The most commonly cited facilitator of weight loss was a structured exercise regimen. Other facilitators included following a prescribed diet, being accountable to someone else and informal social support. These correlate well with the research priorities of PA, weight maintenance, diet, and social support programs identified by our respondents. Similar priorities have been identified by breast cancer researchers who acknowledge the difficulty in establishing large prospective randomised trials of physical and dietary interventions after breast cancer [31]. These findings were similar to a study of 14 BC survivors who identified facilitators of weight management as family support, accountability to a coach, habitual PA and dietary changes such as reducing energy intake, increasing vegetable intake and portion control [10]. Overall, only diet and exercise were perceived to be effective for weight loss. The literature supports the effectiveness of this combined approach of diet, PA and behaviour modification. A systematic review on weight loss interventions in women with BC found that most of the interventions addressing a combination of diet, PA and behavior modification (5/8) achieved mean within-group weight losses of 5% or more from baseline, and was associated with 30–40% reductions in insulin and leptin in women after BC treatment [32]. Interventions that treated diet and PA separately and focused less on behavior modification achieved less weight loss [32]. Interventions that used behaviour change techniques such as goal setting and action planning were more effective than those that did not, according to a review of 27 studies [33]. Previous research suggests a 25–50% [34] relative improvement in outcomes from lifestyle changes, however this data is largely from observational studies or poorly designed randomized trials which could reflect bias and/or confounding [35]. Behavioural modification would also be beneficial for the most commonly cited barrier in our survey, “not having enough willpower/motivation”.

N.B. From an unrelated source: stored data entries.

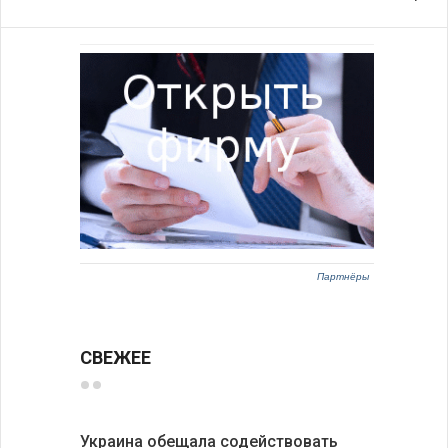
Партнёры
СВЕЖЕЕ
Украина обещала содействовать
Нет жерт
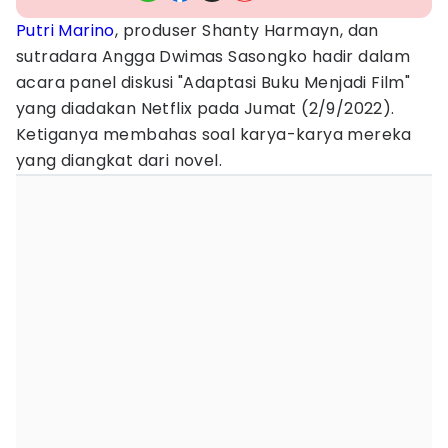
Putri Marino
, produser Shanty Harmayn, dan
sutradara Angga Dwimas Sasongko hadir dalam
acara panel diskusi "Adaptasi Buku Menjadi Film"
yang diadakan Netflix pada Jumat (2/9/2022).
Ketiganya membahas soal karya-karya mereka
yang diangkat dari novel.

We achieved a higher than usual response rate (15%) from the BCNA Survey and Review Group, where the typical response rate is 10% (email communication, Research and Evaluation Manager, BCNA 3 Oct 2017). We also obtained responses across Australia, with the proportion of respondents from each Australian State and Territory being similar to national averages on breast cancer incidence sourced from the Australian Institute of Health and Welfare cancer data [36].

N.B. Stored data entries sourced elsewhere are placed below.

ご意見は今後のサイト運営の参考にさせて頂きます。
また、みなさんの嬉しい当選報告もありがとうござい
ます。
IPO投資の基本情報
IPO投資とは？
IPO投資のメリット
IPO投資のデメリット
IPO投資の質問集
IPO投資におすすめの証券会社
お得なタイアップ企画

There are some limitations to this study. First, although we achieved a 50% higher response rate from the BCNA Review and Survey Group than what is typically seen, the validity of our findings may be limited by the fact that the Review and Survey Group represents only a small proportion of all BCNA members. Furthermore, all data was self-reported, including diet and PA levels. Self-reported PA levels have low-moderate correlation with direct measurement [37] and memory-based dietary measures, even when more robust than our simple question about fruit and vegetable intake, are considered inaccurate when compared to direct quantification [38]. We did not capture sedentary behaviour nor measures of body composition such as percentage of fat-free mass. However, self-reported surveys allow for ease of data collection, and in this case facilitated a nation-wide survey. Further analysis of factors that predicted self-reported weight gain in our sample will be conducted.

Conclusion

Women in our study reported gaps in information provision and service provision in terms of weight gain prevention after BC, which is a crucial part of improving outcomes after BC. More research is required on the effectiveness of diet and exercise interventions in BC survivors, particularly with regard to weight gain prevention. Successful weight gain prevention or weight loss programs should incorporate structured PA and dietary changes in combination with behavioural change and social support, and address perceived barriers to weight loss such as symptoms from breast cancer treatment and fatigue.